### Data

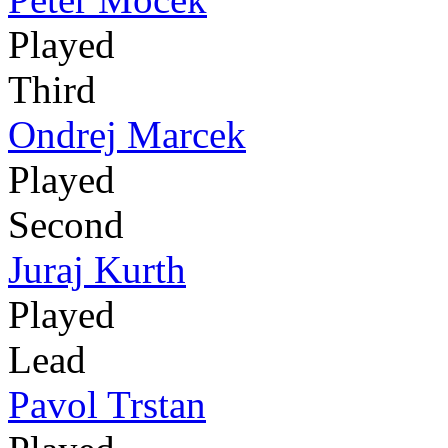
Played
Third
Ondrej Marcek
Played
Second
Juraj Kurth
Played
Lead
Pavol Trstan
...
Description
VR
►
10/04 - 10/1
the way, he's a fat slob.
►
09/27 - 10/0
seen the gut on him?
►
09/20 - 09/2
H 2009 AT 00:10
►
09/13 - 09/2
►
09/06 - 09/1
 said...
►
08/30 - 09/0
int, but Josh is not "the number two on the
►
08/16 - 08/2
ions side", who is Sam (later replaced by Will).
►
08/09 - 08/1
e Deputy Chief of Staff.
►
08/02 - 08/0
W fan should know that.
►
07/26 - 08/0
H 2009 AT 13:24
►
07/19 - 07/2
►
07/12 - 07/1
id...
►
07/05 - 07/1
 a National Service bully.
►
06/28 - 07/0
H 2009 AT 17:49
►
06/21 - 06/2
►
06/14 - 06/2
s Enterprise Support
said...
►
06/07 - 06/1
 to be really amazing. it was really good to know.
* * *
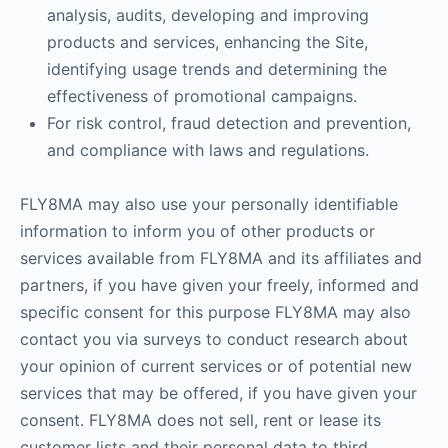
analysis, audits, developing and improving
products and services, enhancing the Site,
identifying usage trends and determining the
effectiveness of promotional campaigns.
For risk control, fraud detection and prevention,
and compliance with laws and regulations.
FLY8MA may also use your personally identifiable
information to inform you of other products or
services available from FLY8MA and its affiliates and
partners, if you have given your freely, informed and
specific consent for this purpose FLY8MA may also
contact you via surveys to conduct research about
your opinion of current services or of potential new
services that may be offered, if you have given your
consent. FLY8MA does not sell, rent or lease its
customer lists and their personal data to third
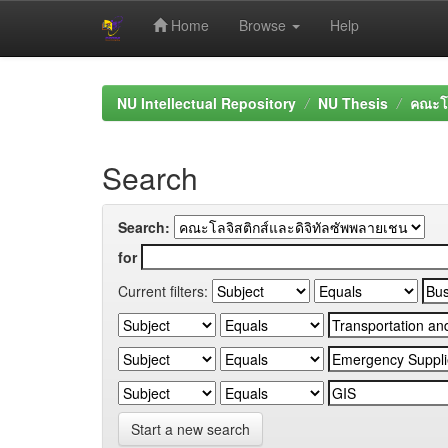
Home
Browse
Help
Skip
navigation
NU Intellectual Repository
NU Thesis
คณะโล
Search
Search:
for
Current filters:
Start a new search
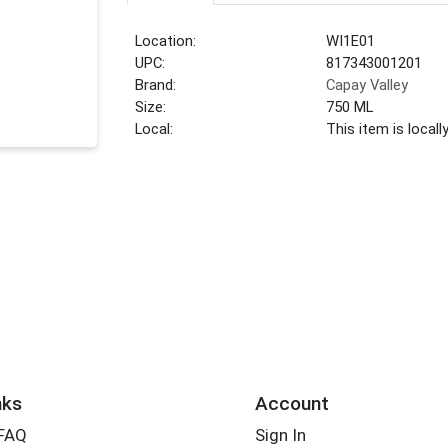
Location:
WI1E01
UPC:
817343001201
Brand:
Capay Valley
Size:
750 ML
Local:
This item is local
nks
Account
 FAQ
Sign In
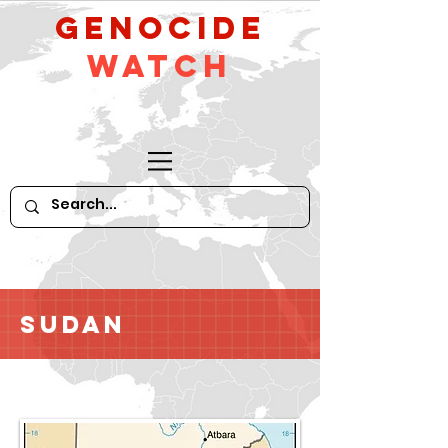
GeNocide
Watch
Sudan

### Assigned task
From the material above, please return each line containing "your".

### Solution
FLY8MA may also use your personally identifiable
partners, if you have given your freely, informed and
your opinion of current services or of potential new
services that may be offered, if you have given your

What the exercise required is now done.